- Sulphur Sulphur
- Coordinates: 33°18′46″N 94°03′21″W﻿ / ﻿33.31278°N 94.05583°W
- Country: United States
- State: Texas
- County: Bowie
- Elevation: 236 ft (72 m)
- Time zone: UTC-6 (Central (CST))
- • Summer (DST): UTC-5 (CDT)
- Area codes: 430 & 903
- GNIS feature ID: 1384147

= Sulphur, Bowie County, Texas =

Sulphur is a ghost town in Bowie County, Texas, United States.

==History==
Sulphur may have been settled when the Texas Pacific Railway was built through the area in the 1870s. A post office was established at Sulphur in 1874 and remained in operation until 1899, with L.C. Leeds as postmaster.
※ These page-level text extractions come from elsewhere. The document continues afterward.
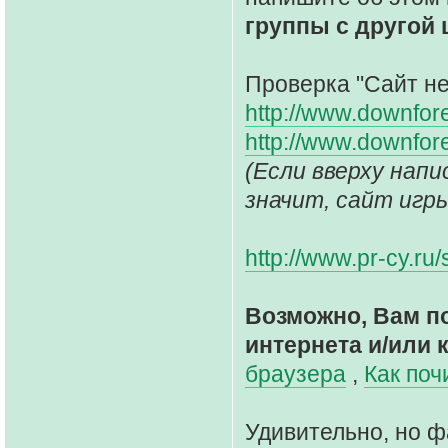
группы с другой
Проверка "Сайт не 
http://www.downfor
http://www.downfor
(Если вверху написано
значит, сайт игр
http://www.pr-cy.ru
Возможно, Вам п
интернета и/или 
браузера
,
Как поч
Удивительно, но ф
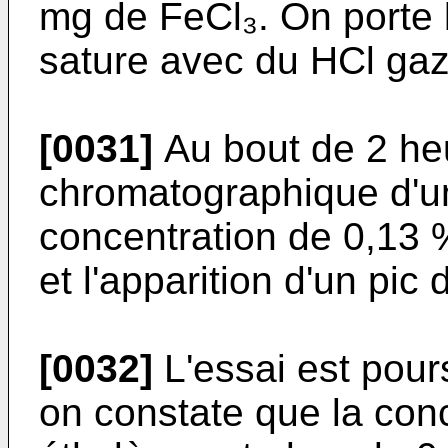
mg de FeCl₃. On porte 
sature avec du HCl ga
[0031]
Au bout de 2 heu
chromatographique d'u
concentration de 0,13 
et l'apparition d'un pic 
[0032]
L'essai est pour
on constate que la conc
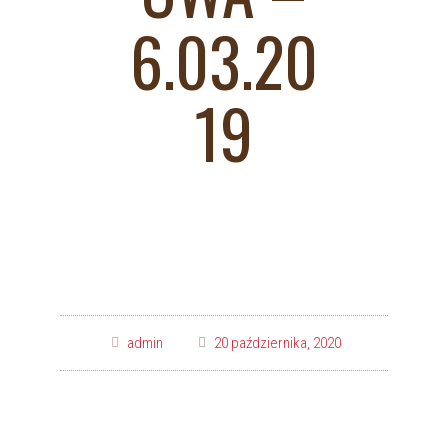
6.03.20
19
admin
20 października, 2020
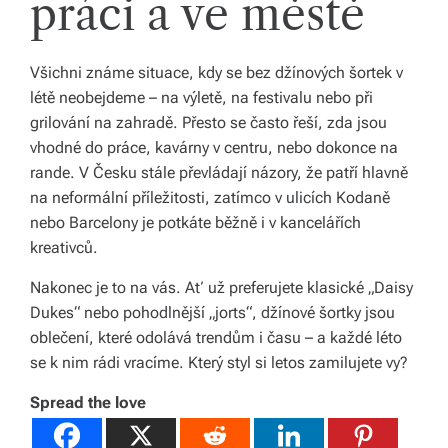
práci a ve městě
Všichni známe situace, kdy se bez džínových šortek v
létě neobejdeme – na výletě, na festivalu nebo při
grilování na zahradě. Přesto se často řeší, zda jsou
vhodné do práce, kavárny v centru, nebo dokonce na
rande. V Česku stále převládají názory, že patří hlavně
na neformální příležitosti, zatímco v ulicích Kodaně
nebo Barcelony je potkáte běžně i v kancelářích
kreativců.
Nakonec je to na vás. Ať už preferujete klasické „Daisy
Dukes“ nebo pohodlnější „jorts“, džínové šortky jsou
oblečení, které odolává trendům i času – a každé léto
se k nim rádi vracíme. Který styl si letos zamilujete vy?
Spread the love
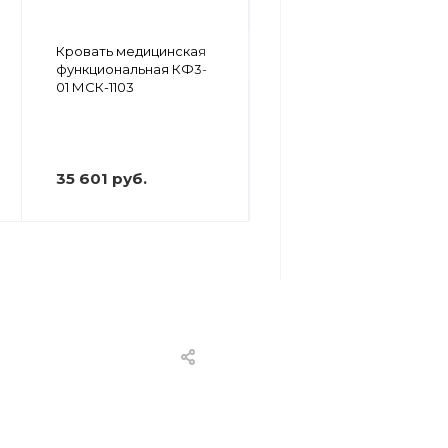
Кровать медицинская
Кровать медицинская
функциональная КФ3-
функциональная КФ3-
01 МСК-103П
01 МСК-1103
30 820 руб.
35 601 руб.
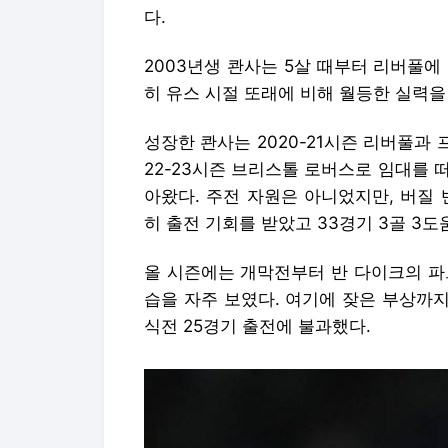
다.
2003년생 콴사는 5살 때부터 리버풀에 
히 유스 시절 또래에 비해 월등한 실력을
성장한 콴사는 2020-21시즌 리버풀과 
22-23시즌 브리스톨 로버스로 임대를 떠
아왔다. 주전 자원은 아니었지만, 버질
히 출전 기회를 받았고 33경기 3골 3도
올 시즌에는 개막전부터 반 다이크의 파
습을 자주 보였다. 여기에 잦은 부상까지
식전 25경기 출전에 불과했다.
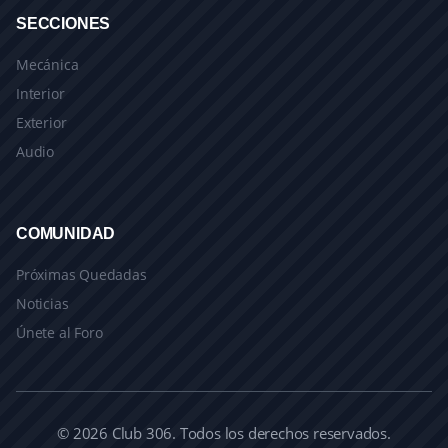
SECCIONES
Mecánica
Interior
Exterior
Audio
COMUNIDAD
Próximas Quedadas
Noticias
Únete al Foro
© 2026 Club 306. Todos los derechos reservados.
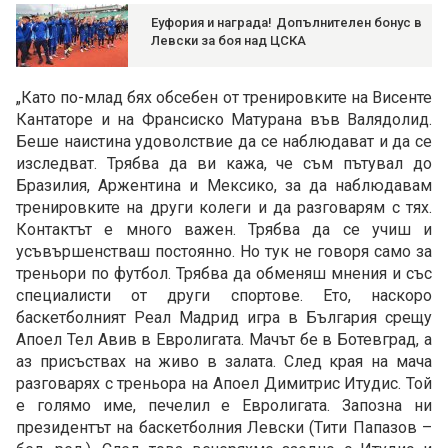
Еуфория и награда! Допълнителен бонус в
Левски за боя над ЦСКА
„Като по-млад бях обсебен от тренировките на Висенте
Кантаторе и на Франсиско Матурана във Валядолид.
Беше наистина удоволствие да се наблюдават и да се
изследват. Трябва да ви кажа, че съм пътувал до
Бразилия, Аржентина и Мексико, за да наблюдавам
тренировките на други колеги и да разговарям с тях.
Контактът е много важен. Трябва да се учиш и
усъвършенстваш постоянно. Но тук не говоря само за
треньори по футбол. Трябва да обменяш мнения и със
специалисти от други спортове. Ето, наскоро
баскетболният Реал Мадрид игра в България срещу
Апоел Тел Авив в Евролигата. Мачът бе в Ботевград, а
аз присъствах на живо в залата. След края на мача
разговарях с треньора на Апоел Димитрис Итудис. Той
е голямо име, печелил е Евролигата. Запозна ни
президентът на баскетболния Левски (Тити Папазов –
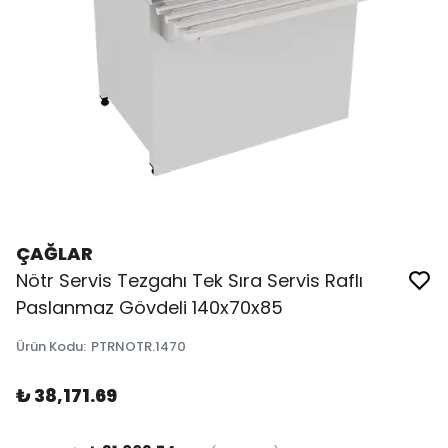
ÇAĞLAR
Nötr Servis Tezgahı Tek Sıra Servis Raflı
Paslanmaz Gövdeli 140x70x85
Ürün Kodu
:
PTRNOTR.1470
₺ 38,171.69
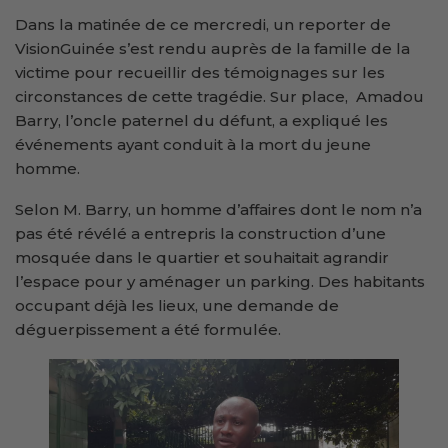
Dans la matinée de ce mercredi, un reporter de
VisionGuinée s’est rendu auprès de la famille de la
victime pour recueillir des témoignages sur les
circonstances de cette tragédie. Sur place, Amadou
Barry, l’oncle paternel du défunt, a expliqué les
événements ayant conduit à la mort du jeune
homme.
Selon M. Barry, un homme d’affaires dont le nom n’a
pas été révélé a entrepris la construction d’une
mosquée dans le quartier et souhaitait agrandir
l’espace pour y aménager un parking. Des habitants
occupant déjà les lieux, une demande de
déguerpissement a été formulée.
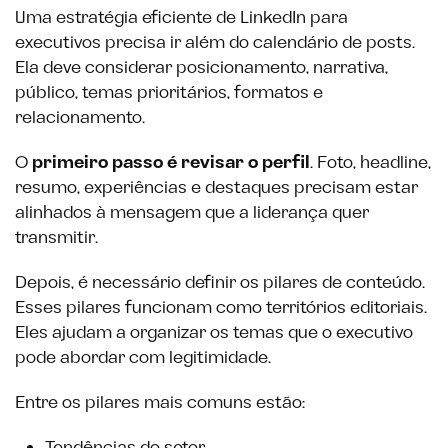
Uma estratégia eficiente de LinkedIn para
executivos precisa ir além do calendário de posts.
Ela deve considerar posicionamento, narrativa,
público, temas prioritários, formatos e
relacionamento.
O
primeiro passo é revisar o perfil
. Foto, headline,
resumo, experiências e destaques precisam estar
alinhados à mensagem que a liderança quer
transmitir.
Depois, é necessário definir os pilares de conteúdo.
Esses pilares funcionam como territórios editoriais.
Eles ajudam a organizar os temas que o executivo
pode abordar com legitimidade.
Entre os pilares mais comuns estão:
Its name was changed to Sulphur Station. It had a gristmill and three mills for lumber, shingles, and planing in 1884 and reported a population of 300. It went down to 100 from 1890 to 1896. There were a few scattered houses in Sulphur in 1936 and was only referred to as Sulphur. It may have been the site of another post office from 1903 to 1904. The community disappeared in 1984.

==Geography==
Sulphur was on the eastern end of the Missouri Pacific Railroad and the Sulphur River, 10 mi south of Texarkana.

==Education==
Sulphur is located within the Liberty-Eylau Independent School District.